A school's comics project deals with cancer, but also risks censorship issues

The Eastern Shore Post of Virginia talks about a local school's Comics for Cancer fundraising project, and says the school's also simultaneously imposing certain limits on what students can add to other content they're doing:
Comics for Cancer provides an outlet for self-expression but also presents the middle school students with a challenge: how they can address relevant issues through their art while keeping the content appropriate.

The comics may not contain adult themes, weapons, vulgar language, or sex, Bell said.

Students may go to English or history class and learn about Edgar Allan Poe, the Holocaust, or Emmett Till (a Black teenager who was killed in Mississippi in 1955 after allegedly whistling at a White woman). However, they may not depict mature themes in their comics, Bell said.

It’s a challenge for students to create something “powerful and impactful” while censoring the material.
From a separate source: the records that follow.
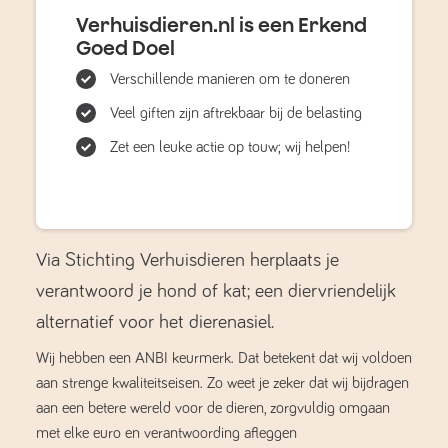
Verhuisdieren.nl is een Erkend
Goed Doel
Verschillende manieren om te doneren
Veel giften zijn aftrekbaar bij de belasting
Zet een leuke actie op touw; wij helpen!
Via Stichting Verhuisdieren herplaats je
verantwoord je hond of kat; een diervriendelijk
alternatief voor het dierenasiel.
Wij hebben een ANBI keurmerk. Dat betekent dat wij voldoen
aan strenge kwaliteitseisen. Zo weet je zeker dat wij bijdragen
aan een betere wereld voor de dieren, zorgvuldig omgaan
met elke euro en verantwoording afleggen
They have to learn to stay within the “fine line” of what is appropriate for a school setting, Bell said.
Something unclear from this is whether they're barred from depictions of physical violence in the comics they're drawing. I suppose a school location is one thing, but even so, this whole censorship issue is getting out of hand. Notice the citation of weapons? Now that's pretty weird alright. And if they can't deal with mature themes, how would they be able to draw comics about the Holocaust and racial issues of the 1950s? This honestly makes little sense to me, and reeks of another example of "moralists" who don't have the courage to deal with mature subjects. The topic of cancer is fine for a focus. It's just a shame they can't prove they have what it takes to deal with more than that in a school setting.